HIRSHHORN.SI.EDU

With its recent acquisition of 11 Japanese avant-garde photographic works last month, the Hirshhorn Museum and Sculpture Garden hopes to incorporate “an unprecedented critical history of the postwar Japanese avant-garde” to its collection, according to a Hirshhorn press release.

The Hirshhorn has been expanding its collection by acquiring pieces from the 1960s. The works come from a wide range of Japanese artists from the avant-garde period, including Eikoh Hosoe, Minoru Hirata, Tatsuo Kawaguchi, Miyako Ishiuchi, Kōji Enokura and Takashi Arai.

The acquisition of these photographs is part of an ongoing effort to expand the museum’s collection of Japanese postwar art, and to “champion artists and artistic movements across the globe,” according to the museum’s press release. One of the main goals of the museum is to expand its commitment to “global modernism.”  

“We’re committing to showing art practices outside the Europe and the U.S. in order to introduce what was happening in Asia, Latin America and other continents that was at the same time, but different, from the more well-known narratives of 20 and 21st Euro-American art,” Hirshhorn curator Mika Yoshitake wrote in an email to The Hoya.

One of the pieces, acquired in 2015, is Natsuyuki Nakanishi’s “S-Rhyme” painting. Also known for his absurdist street performances, Nakanishi is captured in the newly acquired 1963 Hirata photograph, “Nakanishi Natsuyuki’s Clothespins Assert Churning Action.” Together with Hosoe’s photographs documenting performance, these works provide a window into the art of 1960s Tokyo.

Other new works belong to the Mono-ha “School of Things” movement, which combines industrial and natural materials to grapple with the artists’ uneasiness and discomfort with the modernity of Japan after World War II. The rise of the movement coincided with the signing of the second extension of the U.S.-Japanese Security Treaty in 1970 and the subsequent “Anpo” generation activists, who were concerned with American domination over Japanese identity.

Enokura was a seminal figure in the movement, and his 1970s photographs “Symptom—Sea, Body,” “Symptom—Lump of Lead to the Sky: Mountain in Nagano” and “Symptom—Floor, Hand” helps bring the rich artistic movement Mono-ha to the United States.

A few of the acquisitions are more recent, connecting the postwar influence to the present. Arai’s “July 25, 2011. Radioactive Lilies, Iitate Village, Fukushima” and “May 21, 2012. Annular Eclipse at 7:42am Onahama, Fukushima No. 1” both depict the recent nuclear disaster at Fukushima while maintaining a connection with the past. Arai is one of the last remaining artists to use the traditional daguerreotype photographic process.

The museum possesses a recent history with the Japanese avant-garde.

Yoshitake, who specializes in the postwar Japanese art, joined the Hirshhorn staff in 2011, and wrote to The Hoya in an email that the museum has been “acquiring and incorporating expertise in Japanese avant-garde” for over 10 years now.
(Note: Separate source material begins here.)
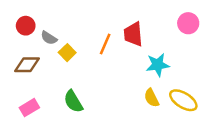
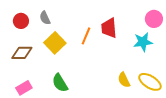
gray semicircle: (49, 38) -> (45, 18), moved, turned 32
yellow square: (67, 53) -> (55, 43), size x1.5
cyan star: (158, 65) -> (143, 42), moved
After previously working as a liaison for The Guggenheim Museums and Foundation and project coordinator for the Museum of Contemporary Art in Los Angeles, Yoshitake has become one of the museum’s main Japanese art consultants.  

Earlier this year, her curation expertise led to “Infinity Mirrors,” a highly successful exhibition by Japanese conceptual artist Yayoi Kusama. Kusama first became known in the New York avant-garde scene of the 1960s and has since worked in painting, sculpture and fashion. Her “Infinity Mirrors” retrospective was unprecedentedly popular and the museum drew in 475,000 visitors during the three-month period — representing the highest visitor count in the museum in over 40 years. The exhibit has since moved on to Seattle and will travel to an additional three cities as part of Kusama’s first U.S. exhibition in 20 years. However, one of her famous polka-dotted pumpkins remains on display in the Hirshhorn Sculpture Garden.

The photographs are not yet exhibited but are set to debut in the following months.

“We hope to exhibit the new Japanese photo acquisitions alongside European and American works of the same time period to create a new dialogue that spans nations, concepts and ideas about art making,” Yoshitake wrote.

In the meantime, Hirshhorn’s commitment to globalism remains on display in realms that go beyond Japanese art. Current exhibitions include a collection of Lego portraits, “Trace,” by Chinese artist Ai Weiwei and Russian-born Ilya and Emilia Kabakov’s “The Utopian Projects.”